# Is existence and uniqueness of state-value function at $\gamma < 1$ theoretical?

Consider the following statement from 4.1 Policy Evaluation of the first edition of Sutton and Barto's book.

The existence and uniqueness of $$V^{\pi}$$ are guaranteed as long as either $$\gamma < 1$$ or eventual termination is guaranteed from all states under the policy $$\pi$$.

I have doubt on the first condition $$\gamma < 1$$. If $$\gamma < 1$$ then it makes our task easy in a way that the $$\gamma^k$$ becomes zero for sufficiently higher $$k$$ and it is totally based on the hardware architecture. But, in theory, $$\gamma^k$$ can never be zero. It may approach zero.

In this context, how can the condition $$\gamma < 1$$ assure the existence and uniqueness of $$V^{\pi}$$ theoretically?

In essence, your question is about convergence of infinite series. The mathematical discipline that studies such series is hundreds (if not thousands) years old an has nothing to do with "hardware architecture".

A basic example of an infinite series is the geometric series:

$$S = 1 + \gamma + \gamma^2 + \gamma^3 + \dots$$

Note that the series is infinite - no one says that $$\gamma^k$$ "becomes zero at sufficiently large $$k$$". To compute the infinite sum we represent it as a limit of partial sums: $$S = \lim_{k\to\infty} ( 1 + \gamma + \gamma^2 + \gamma^3 + \dots + \gamma^k)$$ The partial sum is called the geometric progression and has a well-known expression for it: $$1 + \gamma + \gamma^2 + \gamma^3 + \dots + \gamma^k = \frac{1-\gamma^{k-1}}{1-\gamma}$$ As a result, the sum of our geometric series is: $$S = \lim_{k\to\infty} \frac{1-\gamma^{k-1}}{1-\gamma} = \frac{1}{1-\gamma}\quad\text{if}\;|\gamma| < 1$$

In Reinforcement Learning we are dealing with similar infinite series. In partcular, when we are talking about returns: $$R_t = r_{t+1} + \gamma r_{t+2} + \gamma^2 r_{t+3} + \dots = \sum_{k=0}^\infty\gamma^kr_{t+k+1}$$ The convergence of this is acutally discussed in the Sutton and Barto's book:

If $$\gamma < 1$$, the infinite sum has a finite value as long as the reward sequence $$\{r_k\}$$ is bounded.
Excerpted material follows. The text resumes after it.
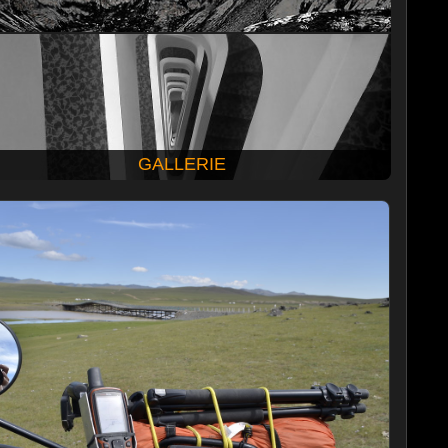
GALLERIE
I guess, the simplest way to prove that would be to use the direct comparison test. Having $$\{r_k\}$$ bounded means that there exist such number $$C$$ so that $$|r_k| \leq C$$ for all $$k$$. So we've got the dominating series for the return : $$\left|\gamma^kr_{t+k+1}\right| \leq C |\gamma^k|$$ And, since the $$\gamma^k$$ series absolutely converges for $$0 \leq \gamma < 1$$, so does $$\gamma^kr_{t+k+1}$$ series.